Em mais uma escalada da crise capitalista, os EUA anunciaram nesta quinta, 09 de abril, que uma quantidade superior a 6,6 milhões de trabalhadores se inscreveram no programa de subsídios aos desempregados ao longo da semana, totalizando mais de 16,8 milhões de pessoas excluídas do sistema produtivo na principal nação imperialista do planeta.

Com uma força de trabalho ligeiramente superior a 164 milhões de trabalhadores, o dado revela que mais de 10% da força de trabalho está desocupada e dependente do assistencialismo para não amargar a fome.

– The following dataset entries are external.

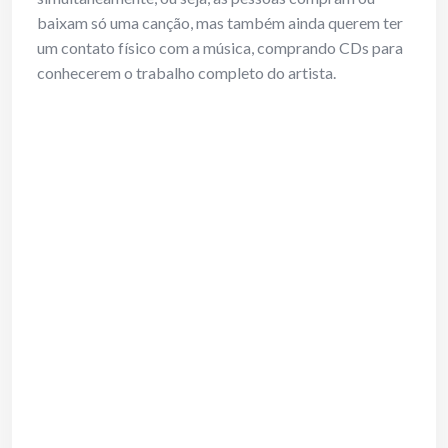
baixam só uma canção, mas também ainda querem ter
um contato físico com a música, comprando CDs para
conhecerem o trabalho completo do artista.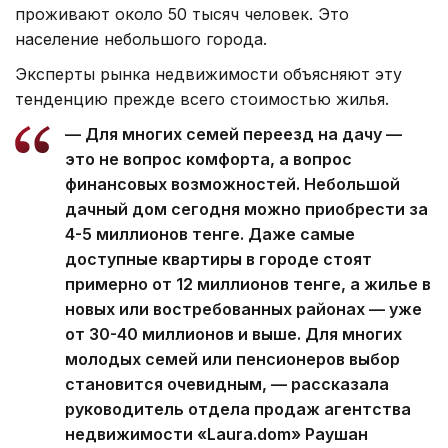
проживают около 50 тысяч человек. Это
население небольшого города.
Эксперты рынка недвижимости объясняют эту
тенденцию прежде всего стоимостью жилья.
— Для многих семей переезд на дачу —
это не вопрос комфорта, а вопрос
финансовых возможностей. Небольшой
дачный дом сегодня можно приобрести за
4-5 миллионов тенге. Даже самые
доступные квартиры в городе стоят
примерно от 12 миллионов тенге, а жилье в
новых или востребованных районах — уже
от 30-40 миллионов и выше. Для многих
молодых семей или пенсионеров выбор
становится очевидным, — рассказала
руководитель отдела продаж агентства
недвижимости «Laura.dom» Раушан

Um detalhe importante: há três semanas, haviam menos de 290 mil desempregados nos Estados Unidos, ou seja, num intervalo inferior a 25 dias, a economia americana saiu da menor média histórica desde 1969, 3,5% desde setembro de 2019 (com variação de 1 ponto percentual nos meses de outubro e janeiro de 2020), para a maior desde 1982 (10.8%).

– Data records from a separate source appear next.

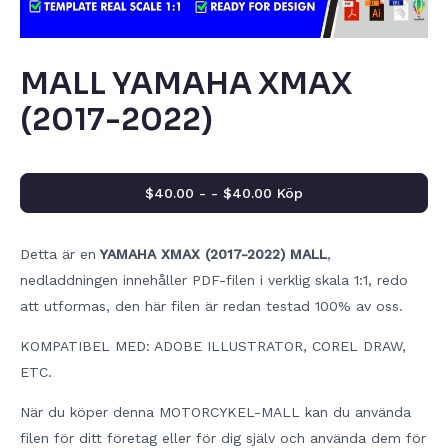
MALL YAMAHA XMAX
(2017-2022)
$40.00 - - $40.00 Köp
Detta är en
YAMAHA XMAX (2017-2022) MALL
,
nedladdningen innehåller PDF-filen i verklig skala 1:1, redo
att utformas, den här filen är redan testad 100% av oss.
KOMPATIBEL MED: ADOBE ILLUSTRATOR, COREL DRAW,
ETC.
När du köper denna MOTORCYKEL-MALL kan du använda
filen för ditt företag eller för dig själv och använda dem för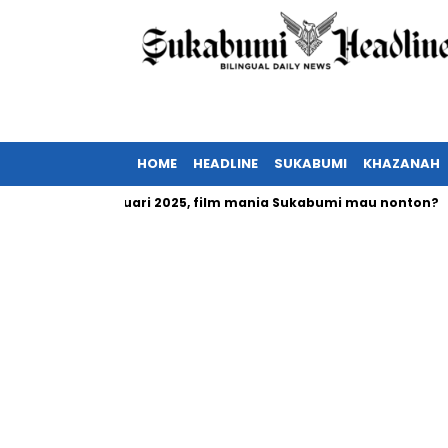
HOME
HEADLINE
SUKABUMI
KHAZANAH
 tayang Februari 2025, film mania Sukabumi mau nonton?
In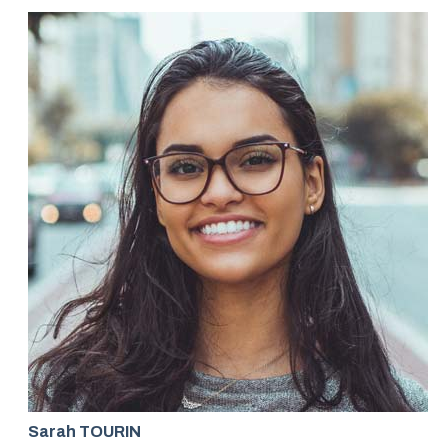
Sarah TOURIN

A evolução do desemprego entre os trabalhadores estadunidenses, num momento de crise profunda a ponto de muitos ideólogos do capitalismo já usarem a palavra “depressão”, é emblemática da situação periclitante vivida pelas economias capitalistas no seu aspecto histórico.

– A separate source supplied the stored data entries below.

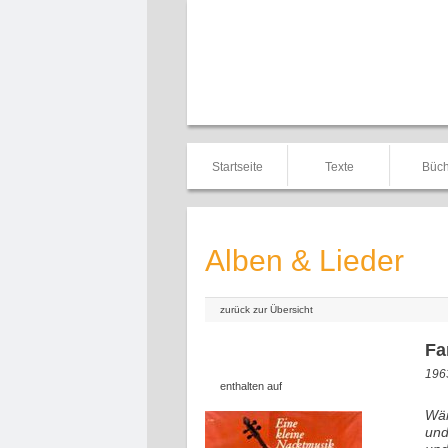
Startseite
Texte
Büch
Alben & Lieder
zurück zur Übersicht
Fa
1963
enthalten auf
Wär
und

Na Depressão de 1929, a força de trabalho americana saiu de 3,2% de desemprego no ano do crash da bolsa de Nova Iorque para atingir dois dígitos de desemprego apenas em 1931, quando fechou com 15,9% dos trabalhadores desempregados (o que implica num crescimento superior a 396% na população desempregada), agora, na atual etapa da crise, a evolução do desemprego é de 5.957,44%!

Nessa projeção, e até o momento não há nada que indique o contrário, é possível estimar que mais de 67% da força de trabalho norte-americana poderá estar desempregada em setembro, com a totalidade da classe trabalhadora fora do mercado de trabalho até meados de novembro. A princípio parece um cenário muito extremo, e de fato, há implicações políticas (para além da matemática fria) muito importantes neste caso mas devemos considerar que, apesar dos trilhões de dólares sendo torrados, a economia norte-americana continua em queda vertiginosa, ou, para usar a figura de linguagem utilizada pelo economista burguês Nouriel Roubini, um gráfico em “I”.

Se por um lado mais de 110 milhões de trabalhadores podem amargar o desemprego e a miséria dentro de 5 meses, por outro, a decadente burguesia imperialista estadunidense acaba de ser agraciada com o maior pacote de resgate da história do capitalismo. Que o leitor se sinta livre para simplificar o eufemismo ao que realmente é: um assalto feito pelos tubarões do capitalismo, os grandes burgueses detentores da indústria e das finanças. A exemplo do escárnio feito pelo governo brasileiro, os EUA aprovaram um pacote que inclui uma migalha insignificante para o conjunto dos trabalhadores norte-americanos, e quase a totalidade dos US$2,3 trilhões à grande burguesia estadunidense.

O conflito distributivo é emblemático do fundo político em que se dá a crise. Na medida em que o principal país capitalista do planeta assume que não consegue mais manter o sistema econômico compatível com nenhum tipo de conciliação de classes, demonstra de maneira escandalosa a verdadeira ditadura burguesa que é a sociedade capitalista, para além do sentimentalismo pequeno burguês que acompanha o conceito.

É, portanto, uma ditadura, cada vez mais despida do véu de ilusões democráticas, em que a luta de classes tende a se acirrar no “país número 1” do capitalismo, em sua verdadeira dimensão. Há que se combater o desemprego e o conflito distributivo, que impõem um severo sofrimento aos trabalhadores enquanto salva da miséria um reduzido grupo de burgueses, na arena em que a luta se coloca abertamente.

A superação da crise com o atendimento das necessidades da classe trabalhadora norte-americana não será ganha com barganhas, como fica claro pela agressividade do ataque. Ela só pode ser conquistada pela força, com a luta de classes, no seu sentido mais amplo.